Meeting of October 12, 2017

David O. Stewart on “Impeached: The Trial of President Andrew Johnson and the Fight for Lincoln’s Legacy”

Impeached traces the explosive impeachment trial of President Andrew Johnson to its roots in the social and political revolutions that rocked the South with the end of slavery and of the Civil War. As president after Lincoln’s assassination, Johnson, a Tennessee Democrat, not only failed to heal the nation’s wounds but rather rubbed them raw, ignoring widespread violence against the freed slaves and encouraging former rebels to resume political control of the Southern states. His high-handed actions were opposed by the equally angry and aggressive Congress, led by Rep. Thaddeus Stevens of Pennsylvania, an ardent foe of slavery who aimed to rebuild American society on principles of equality and fairness.

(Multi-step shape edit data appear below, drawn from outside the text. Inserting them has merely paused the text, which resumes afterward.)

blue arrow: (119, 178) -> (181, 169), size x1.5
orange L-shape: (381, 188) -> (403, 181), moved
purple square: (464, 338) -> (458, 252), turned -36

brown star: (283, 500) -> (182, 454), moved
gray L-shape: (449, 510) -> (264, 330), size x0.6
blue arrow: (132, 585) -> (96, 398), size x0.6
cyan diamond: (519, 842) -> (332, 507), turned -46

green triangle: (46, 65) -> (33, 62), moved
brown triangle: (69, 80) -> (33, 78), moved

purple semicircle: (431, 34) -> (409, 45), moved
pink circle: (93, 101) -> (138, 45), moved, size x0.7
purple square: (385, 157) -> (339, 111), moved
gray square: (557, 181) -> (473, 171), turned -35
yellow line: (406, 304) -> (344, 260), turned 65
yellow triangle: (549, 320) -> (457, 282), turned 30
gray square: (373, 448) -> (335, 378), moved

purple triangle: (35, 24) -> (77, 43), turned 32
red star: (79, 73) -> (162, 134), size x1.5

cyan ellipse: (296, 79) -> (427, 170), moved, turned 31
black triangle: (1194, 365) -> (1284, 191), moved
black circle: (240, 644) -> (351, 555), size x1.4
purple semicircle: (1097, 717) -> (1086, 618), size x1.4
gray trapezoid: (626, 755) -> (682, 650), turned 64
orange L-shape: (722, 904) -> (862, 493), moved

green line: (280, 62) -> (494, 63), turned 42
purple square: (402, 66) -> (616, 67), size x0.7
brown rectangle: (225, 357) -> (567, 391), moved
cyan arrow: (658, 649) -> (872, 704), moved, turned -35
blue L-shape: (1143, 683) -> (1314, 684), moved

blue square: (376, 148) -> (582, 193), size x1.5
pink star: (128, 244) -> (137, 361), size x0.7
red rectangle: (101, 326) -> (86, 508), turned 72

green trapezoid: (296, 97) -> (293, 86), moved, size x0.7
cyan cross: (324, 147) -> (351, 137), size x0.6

David O. Stewart’s first book, The Summer of 1787: The Men Who Invented the Constitution, was a Washington Post bestseller and won the Washington Writing Award as Best Book of 2007. Impeached: The Trial of President Andrew Johnson and the Fight for Lincoln’s Legacy, was called “the best account of this troubled episode.” American Emperor: Aaron Burr’s Challenge to Jefferson’s America, examines Burr’s Western expedition, which landed him on trial for treason. The Washington Post called Madison’s Gift: Five Partnerships That Built America, a portrait “rich in empathy and understanding” by “an acknowledged master of narrative history.” David also writes fiction. Bloomberg View said The Lincoln Deception, about the John Wilkes Booth Conspiracy, was the best historical novel of 2013. The Washington Post described The Wilson Deception, set at the Paris Peace Conference in 1919, as ““Another terrific Fraser and Cook mystery.” In its review of The Babe Ruth Deception in 2016, the Washington Times described David as “one of our best new writers of historical mysteries.” He is president of the Washington Independent Review of Books.